There was little sign of an ego that needed busting.  He played tribute to his rock heroes in his songs – Bob Dylan for example, to whom he paid tribute in “Song for Bob Dylan” on his 1971 album, “Hunky Dory.”  When Bowie first came to the United States, he sought out Lou Reed and his mentor, Andy Warhol; he sang about the latter in the tune “Andy Warhol”; he played Warhol in the 1996 film “Basquiat,” and he produced Lou Reed’s solo album, “Transformer.”  Many of the changes in his persona  were influenced by his friends, for example his change to ‘glam-rock’ was influenced by his long time friend Marc Bolan of T. Rex.  He was a friend of John Lennon  ‘I loved John. I remember asking him once what he thought of glam rock and he said. “It’s just fooking rock and roll with lipstick.” Which was very succinct, but not all that accurate. Ha, ha, ha.

In the late 1980s, Bowie reinvented himself as a member of the band Tin Machine, joining forces with guitarist Reeves Gabrels and the rhythm section of Tony and Hunt Sales, sons of Jewish comedian Soupy Sales. Just a member.

Essentially he was a nice guy

 

Mick Brown - The Telegraph Magazine December 14 1996
Bowie laughs readily. It’s the first thing you notice. That and his immediate warmth. There is no hint of diffidence or reserve, no hint of mystery. Quite the opposite, in fact: the warm handshake, the south London mateyness, the air of breezy candour – all conspire to effect that great social trick of leading you to believe after five minutes acquaintanceship that you’ve known Bowie all your life.

It is one of the saddest aspects of Bowie’s life, that he did not need drugs to write his music, but took them anyway. 

History says he stopped taking drugs in the 80s "To stay alive, as mundane a reason as that. I wasn't getting any joy out of my life, so I changed it. … I was destroying myself very rapidly." 

1980 Ashes to ashes
Ashes to ashes, funk to funky
We know Major Tom's a junkie
Strung out in heaven's high
Hitting an all-time low

But it would seem that it wasn’t until he met Imam that he really got out of that hell hole.

Bowie and his personas

 

Bowie’s personas were parts of him.  He took the spiritual statement ‘know thyself’ to a sort of perfection by playing himself on stage. One assumes that since the objective is to both find each part of you and reintegrate them to a whole [the shamanic concept of the lost souls], then he was reintegrating by playing each character out to its final conclusion.

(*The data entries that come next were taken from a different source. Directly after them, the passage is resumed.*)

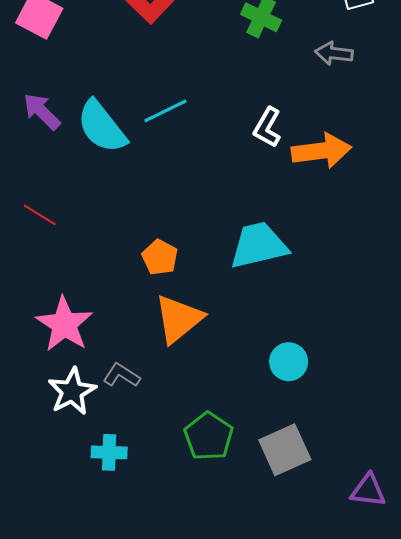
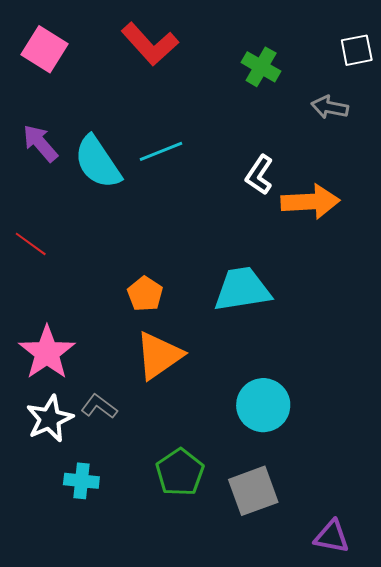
cyan circle: (289, 362) -> (263, 405), size x1.4

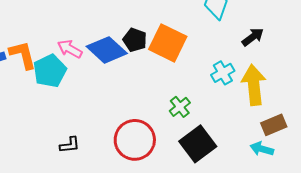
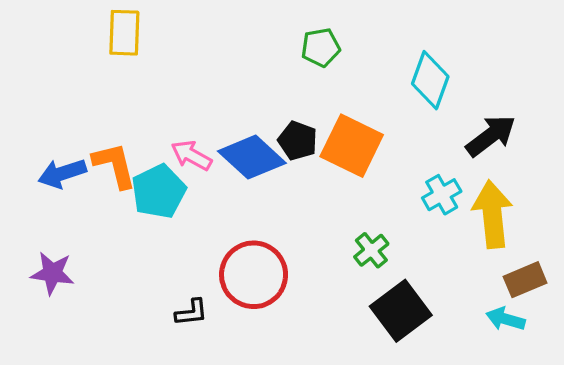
black arrow: (253, 37) -> (491, 136), size x1.4
red circle: (135, 140) -> (254, 275), moved

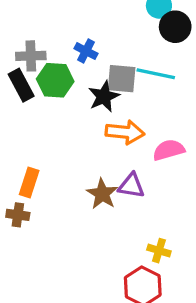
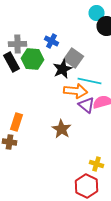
cyan line: (156, 74) -> (90, 81), moved
gray square: (122, 79) -> (74, 58), turned 30
purple triangle: (131, 186) -> (86, 105), moved, turned 30

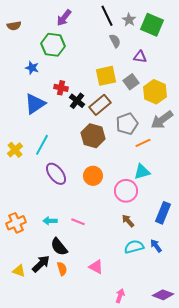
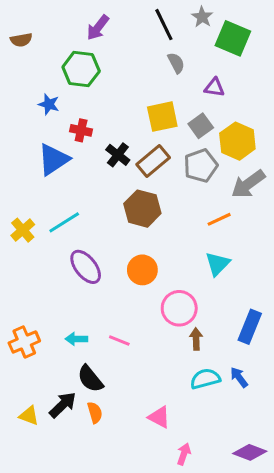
gray star: (129, 20) -> (202, 17), moved
red cross: (61, 88) -> (81, 130), moved
gray pentagon: (127, 124) -> (201, 166), moved
cyan line: (42, 145) -> (64, 222), turned 30
cyan triangle: (142, 172) -> (218, 264), turned -30
pink circle: (126, 191) -> (179, 308), moved
brown arrow: (128, 221) -> (196, 339), turned 40
pink triangle: (96, 267) -> (159, 417), moved

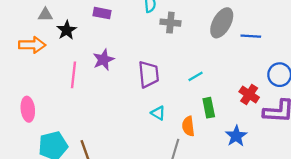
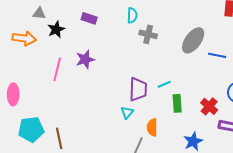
purple trapezoid: (149, 74) -> (138, 89), moved
green rectangle: (209, 108) -> (177, 103), moved
cyan triangle: (158, 113) -> (127, 112), turned 32

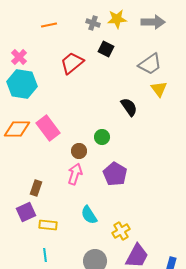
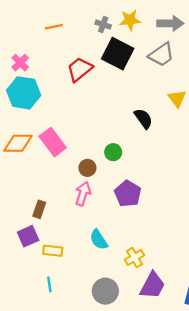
black square: (106, 49) -> (118, 54), size x1.8
gray trapezoid: (150, 64) -> (161, 55), moved

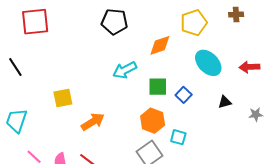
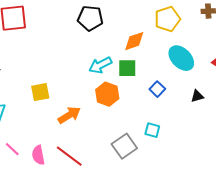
green square: (158, 87) -> (127, 68), moved
orange hexagon: (153, 121) -> (107, 94), moved

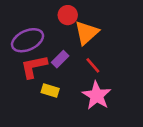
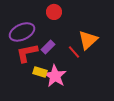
orange triangle: (87, 33) -> (88, 40), moved
pink star: (97, 96) -> (55, 76), moved

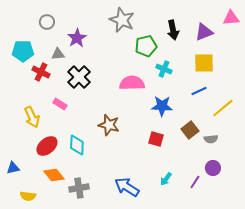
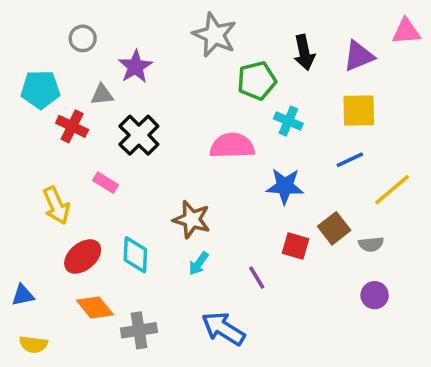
red square: (156, 139) -> (295, 246), moved
cyan arrow: (166, 179) -> (199, 264), moved
purple line: (195, 182) -> (257, 278), moved, turned -64
yellow semicircle: (28, 196) -> (33, 344), moved

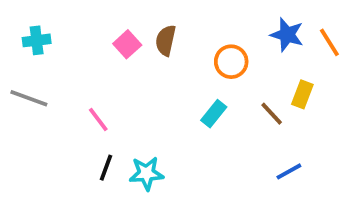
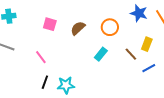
brown semicircle: (166, 40) -> (78, 28), moved, turned 35
pink square: (127, 44) -> (50, 24), moved, turned -32
blue line: (289, 171) -> (149, 68), moved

He also used each character to ‘expunge demons’.  In the 1976 Station to Station, there is just the hint that the ‘Personality’ he created to represent the drug taking womanising him, was a way to try to personify and thence remove the attributes that were stymying his spiritual growth:

Here are we, One magical movement, from Kether to Malkuth
There are you, You drive like a demon, from station to station
The return of the Thin White Duke
throwing darts in Lovers' eyes
The return of the Thin White Duke, making sure white stains

Making sure white stains………….

Bowie and religion

Imam with Alexandria

There are those who try to claim Bowie was a mystic Christian or a Kabbalist or a Buddhist, in the same vein that one looks for fellow football supporters – are you a  supporter of my club?  And all this shows is that those who claim he was a member of their ‘club’ haven’t got a spiritual bone in their bodies.  There is only one spiritual world.  Spiritually minded people simply take the mystic aspects and the work of mystic people – those who know and those who have seen. 

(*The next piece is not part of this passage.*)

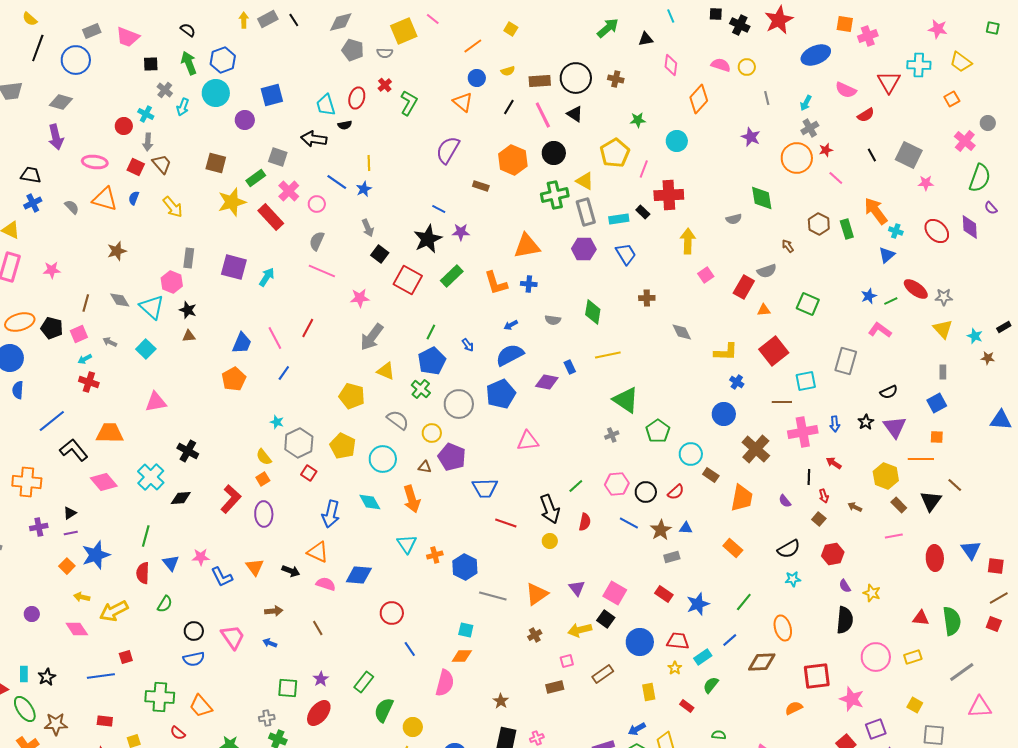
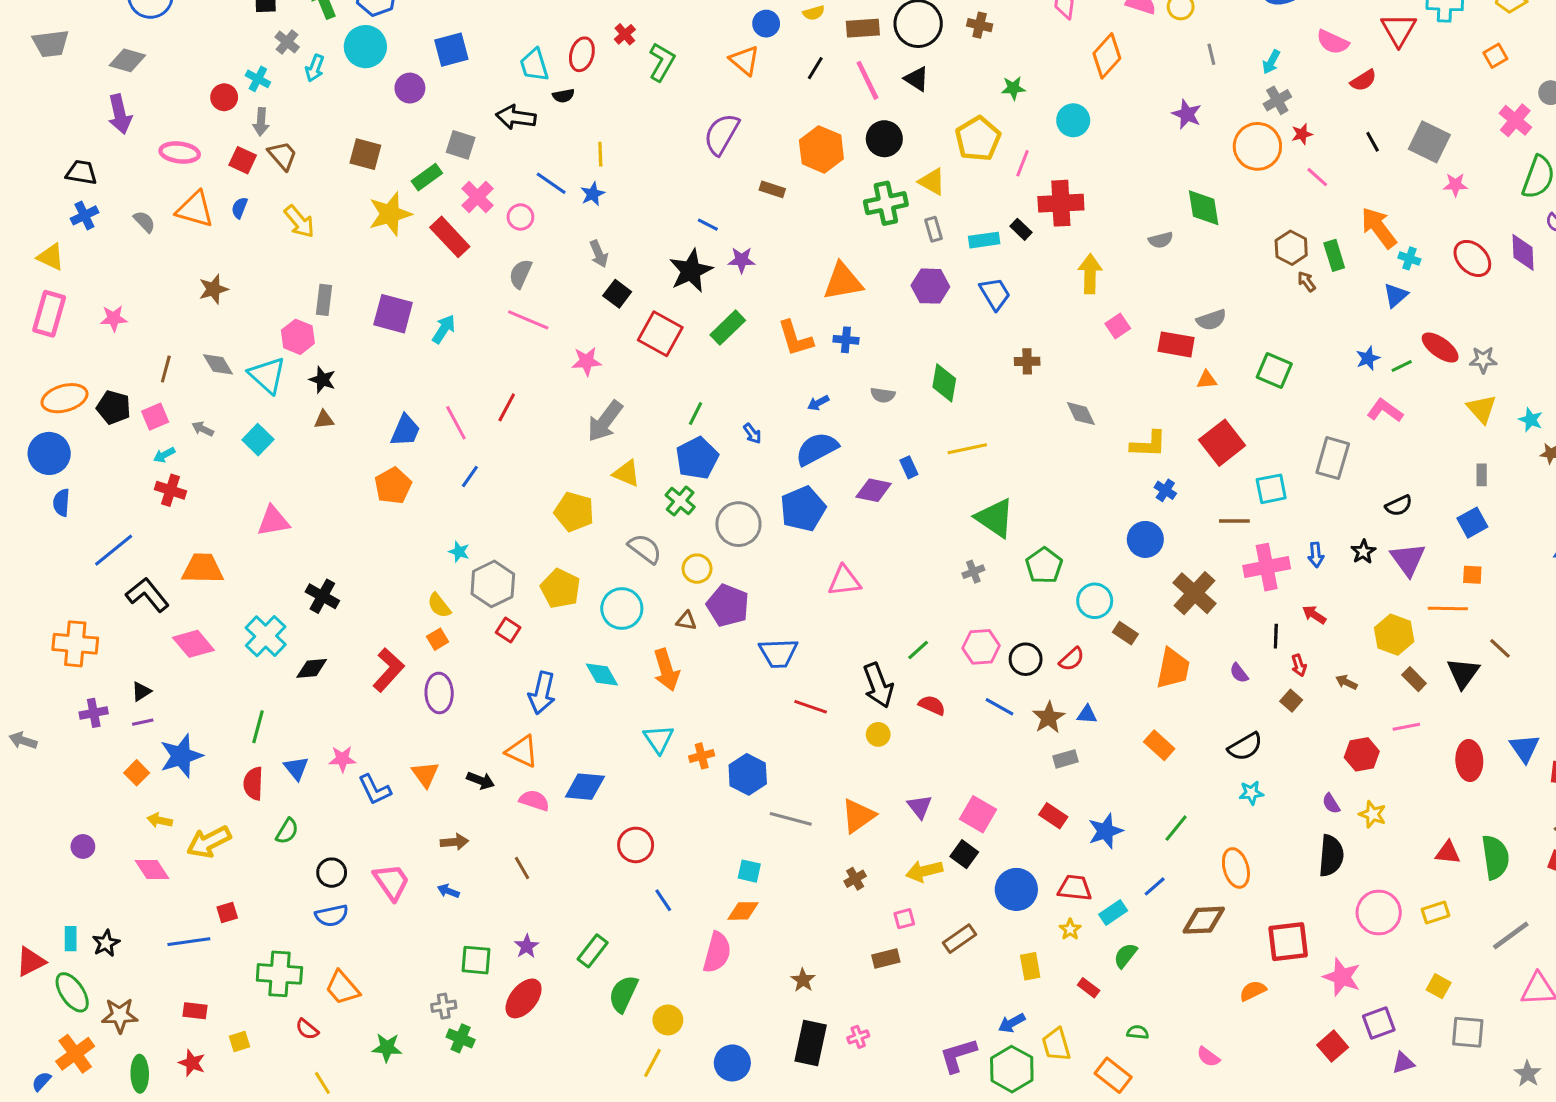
gray rectangle: (586, 212) -> (933, 229), size x0.6
brown arrow: (788, 246) -> (1307, 281), moved
red rectangle: (744, 287) -> (1176, 344), turned 70
red semicircle: (585, 522) -> (932, 705), turned -78
red hexagon: (833, 554) -> (1362, 754), moved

 The Secret Jewish History of David Bowie - Seth Rogovoy [from The Forward 2013.]
Madonna had nothing on David Bowie when she came out as a devotee of Kabbalah in 1998. British rock star Bowie, …. beat Madonna by 20 years or so when he sang about the sefirot, the mystical vessels of divine energy, in the title track of his 1976 album, “Station to Station.”…………..
Bowie’s immersion in Kabbalah was part of an overarching spiritual quest that took him from Tibetan Buddhism (he almost joined a monastery in the late 1960s, until his teacher told him that he’d make a better musician than monk) to Christian mysticism, and the occult.

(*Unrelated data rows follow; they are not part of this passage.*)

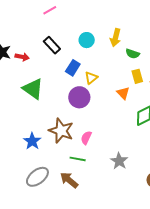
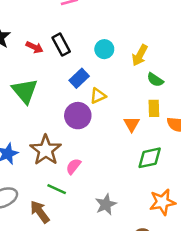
red arrow: (22, 57) -> (35, 47), moved

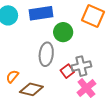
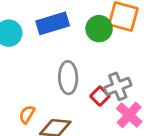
green circle: (63, 32) -> (99, 29), moved

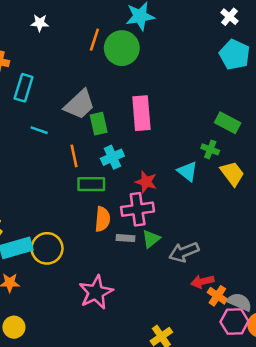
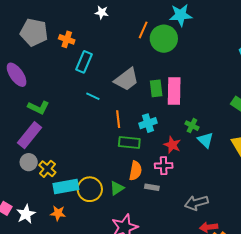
green rectangle: (99, 124) -> (156, 88), moved
green cross: (210, 149) -> (192, 126), moved
pink cross: (138, 209) -> (164, 166), size x0.7
green triangle: (151, 239) -> (117, 188), moved

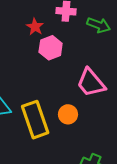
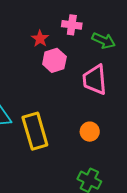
pink trapezoid: (91, 83) -> (95, 80), moved, turned 32
orange circle: (68, 114) -> (90, 132), moved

And Bowie was no supporter of organised religion either

 “I feel more drawn to agnosticism or Buddhism (than Christianity). I'm probably an agnostic troubadour. It's in everything I write. … We are so suspicious of organized religion, both the morality of it and the question of whether the medieval hierarchy of the church actually functions in this era.”

Where did his inspiration come from?

It was not drugs.  In the early days he smoked cannabis, which in the days we are talking about was similar to having a large amount of wine, it appears ‘madness’ was in the family, in other words his talent was inherited:

Mick Brown - The Telegraph Magazine December 14 1996

Tony, a student friend of mine, idolised David Bowie. Back in the late Sixties, before the world at large even knew who Bowie was, Tony had even met him once or twice. Bowie was living in suburban Beckenham at the time – an aspirant pop singer, dabbling in mime, kabuki, the visual arts – running an arts project, and a couple of times Tony was invited back to Bowie’s home to hang out, smoke a joint or two and talk.

This was before Bowie recorded The Man Who Sold The World, the album that made his reputation. The Man Who Sold The World was notable for two things: its cover, which showed Bowie lounging on a chaise longue in a fetching silk dress, the first signal of the sexual ambiguity that would become his stock-in-trade; and its lyrics, which dealt explicitly with the thin line between sanity and madness, alluding to the history of schizophrenia in Bowie’s family and suggesting, as the song had it, that Bowie, too, ‘would rather stay here with all the madmen/For I’m quite content they’re all as sane as me’.


As it says , thee was a history of schizophrenia in Bowie’s family, and perhaps what should hearten everyone, who is in the same boat, that despite punishing himself he did not become schizophrenic.  He had spiritual experiences and there is a world of difference.

He may also have been left handed from the way his hair is parted in the early days.

Death

 

Bowie stopped touring after his 2003–04 Reality Tour, and last performed live at a charity event in 2006. On 8 January 2016, the date of Bowie's 69th birthday, his final studio album Blackstar was released; he died two days later.

Throughout his career, he sold an estimated 140 million records worldwide. In the UK, he was awarded nine Platinum album certifications, eleven Gold and eight Silver, and in the US, five Platinum and seven Gold certifications. He was inducted into the Rock and Roll Hall of Fame in 1996.

God speed David.

Though I'm past
one hundred thousand miles
I'm feeling very still
And I think my spaceship knows which way to go
Tell my wife I love her very much
she knows

Ground Control to Major Tom
Your circuit's dead,
there's something wrong
Can you hear me, Major Tom?
Can you hear me, Major Tom?
Can you hear me, Major Tom?
Can you....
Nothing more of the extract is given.